* **DATASET RECORDS**
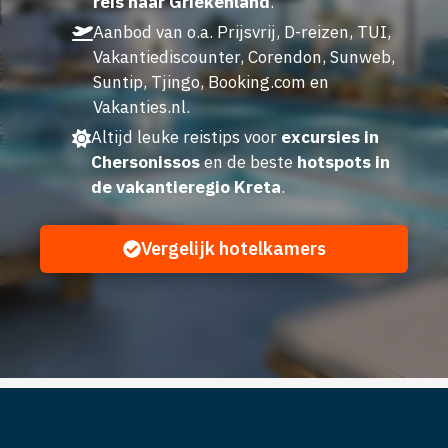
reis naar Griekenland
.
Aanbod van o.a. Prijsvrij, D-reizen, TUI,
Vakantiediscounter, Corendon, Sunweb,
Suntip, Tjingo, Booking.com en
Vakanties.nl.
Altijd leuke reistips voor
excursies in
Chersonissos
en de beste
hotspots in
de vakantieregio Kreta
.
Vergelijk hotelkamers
--
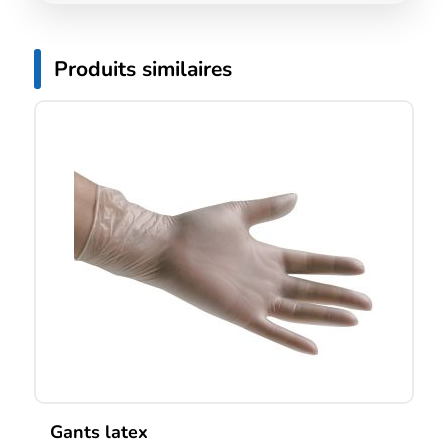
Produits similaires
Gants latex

* **WHAT YOU NEED TO DO**
Copy out each line of the data above, exactly, if it lies between the line holding "reis naar Griekenland" and the line holding "Vergelijk hotelkamers", inclusive; copy no other line.

* **WRITTEN SOLUTION**
reis naar Griekenland
.
Aanbod van o.a. Prijsvrij, D-reizen, TUI,
Vakantiediscounter, Corendon, Sunweb,
Suntip, Tjingo, Booking.com en
Vakanties.nl.
Altijd leuke reistips voor
excursies in
Chersonissos
en de beste
hotspots in
de vakantieregio Kreta
.
Vergelijk hotelkamers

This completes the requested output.